Sous titré « Essai sur les mots et le monde » Actes sud, 2003.
C’est un recueil de textes paru dans diverses revues, certaines ont d’abord été proposées sous forme de discours à l’occasion de conférences, causeries, ou colloques. Le sujet du livre n’est donc pas très bien cerné : « les mots et le monde »cela me paraît assez vague. Mises en exergue de chaque texte, les citations tirées d’ « Alice » doivent former un fil conducteur ; elles n’ont fait que m’égarer davantage ! Pauvre inculte que je suis…
Alberto Manguel considère Alice comme un livre essentiel dont il effectue des relectures régulières en y trouvant toujours du nouveau.
Le premier texte parle de nomination » la tâche de nommer incombe à tout lecteur ». Le débat sur le mot et la chose est posé sous la forme du dialogue entre lecteur et œuvre, « les livres que nous lisons nous apprennent à nommer une pierre ou un arbre, un moment de joie ou de désespoir… » .
Le second parle de judéité et contient des éléments d’autobiographie. Dans une famille peu pratiquante et où l’on ne parlait pas de religion, l’auteur se découvre juif le jour où un camarade d’école lui dit « ton père est juif, donc il aime l’argent ? » Comment assumer sa judéité lorsque l’on n’est pas religieux, que l’on n’a pas connu la guerre, et perdu aucun membre de sa famille dans l’holocauste ? A partir d’une telle question, il sera beaucoup question d’assumer sa différence lorsque l’on fait partie d’une engeance souvent confrontée à l’hostilité. Comment assumer d’être gay ?
Manguel interroge le concept de littérature gay, constate qu’elle n’a pas que des avantages ; on s’y définit, certes, mais on s’y enferme aussi.
Ensuite viennent des textes sur les auteurs argentins que Manguel lit et relit , et auxquels il rend hommage - Jorge –Luis Borges en tête. Revenant sur sa fréquentation de Borges, alors qu’il était apprenti libraire et lecteur, il raconte Borges et les femmes. Le maître était chaperonné par sa mère ; en dépit de cette dépendance, plusieurs femmes ont compté pour lui.
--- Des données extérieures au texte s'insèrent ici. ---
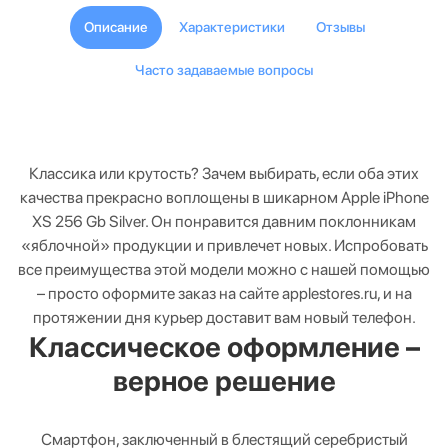
Описание
Характеристики
Отзывы
Часто задаваемые вопросы
Классика или крутость? Зачем выбирать, если оба этих
качества прекрасно воплощены в шикарном Apple iPhone
XS 256 Gb Silver. Он понравится давним поклонникам
«яблочной» продукции и привлечет новых. Испробовать
все преимущества этой модели можно с нашей помощью
– просто оформите заказ на сайте applestores.ru, и на
протяжении дня курьер доставит вам новый телефон.
Классическое оформление –
верное решение
Смартфон, заключенный в блестящий серебристый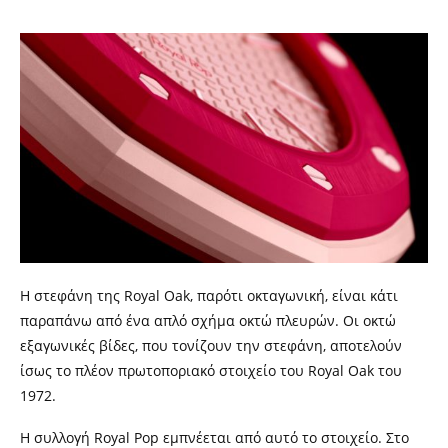
Η στεφάνη της Royal Oak, παρότι οκταγωνική, είναι κάτι
παραπάνω από ένα απλό σχήμα οκτώ πλευρών. Οι οκτώ
εξαγωνικές βίδες, που τονίζουν την στεφάνη, αποτελούν
ίσως το πλέον πρωτοποριακό στοιχείο του Royal Oak του
1972.
Η συλλογή Royal Pop εμπνέεται από αυτό το στοιχείο. Στο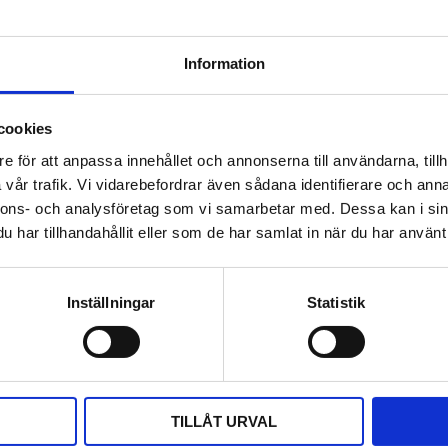
Lagerstatus
Artikelnr
Information
Tillverkare
cookies
Dokument
e för att anpassa innehållet och annonserna till användarna, tillh
vår trafik. Vi vidarebefordrar även sådana identifierare och anna
Manual E2228
nnons- och analysföretag som vi samarbetar med. Dessa kan i sin
har tillhandahållit eller som de har samlat in när du har använt 
Visa alla produkter från E
Omdömen
Inställningar
Statistik
vare på 2,5 eller 5 m kabel för
Du
ler, lager, kyl och frysrum eller
för styrning eller larm/status
TILLÅT URVAL
.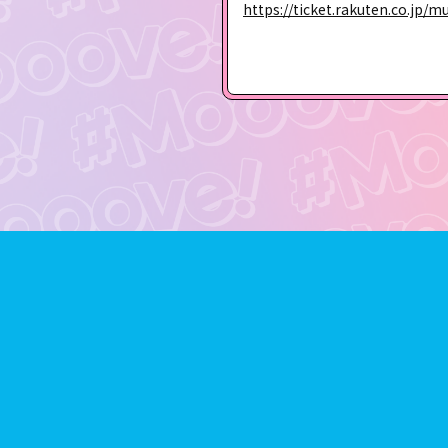
https://ticket.rakuten.co.jp/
De là on en vient au fantasme de Borges « ce n’est pas le labyrinthe mais bien l’aleph, un lieu où l’on puisse embrasser tous les lieux ; un moment où l’on puisse tous les contenir … « la bibliothèque de Babel qui contient tous les livres possibles, y compris le récit véridique de ma mort ». Ce serait une bibliothèque réduite à un seul volume, l’univers même, telle la carte de la nation des cartographes, suppose Manguel.
Et dans L’immortel, un homme qui a été tous les hommes, qui a vécu toutes les strates de l’histoire universelle.
C’est là un fantasme de toute-puissance, sur lequel Borges revient dans toute son œuvre.
Les autre argentins célèbres dont il est question : Che Guevara, ici réhabilité, un homme de grand courage, vrai héros, idéaliste mais lucide, Cortázar avec des éléments biographiques, Vargas-Llosas et ses contradictions politiques, un auteur difficile à comprendre dont l’évocation entraîne Manguel à relater un épisode autobiographique bouleversant : adolescent, Manguel eut un professeur de littérature remarquable et fascinant. En 1968, et jusqu’en 1982, l’Argentine fut mise à feu et à sang…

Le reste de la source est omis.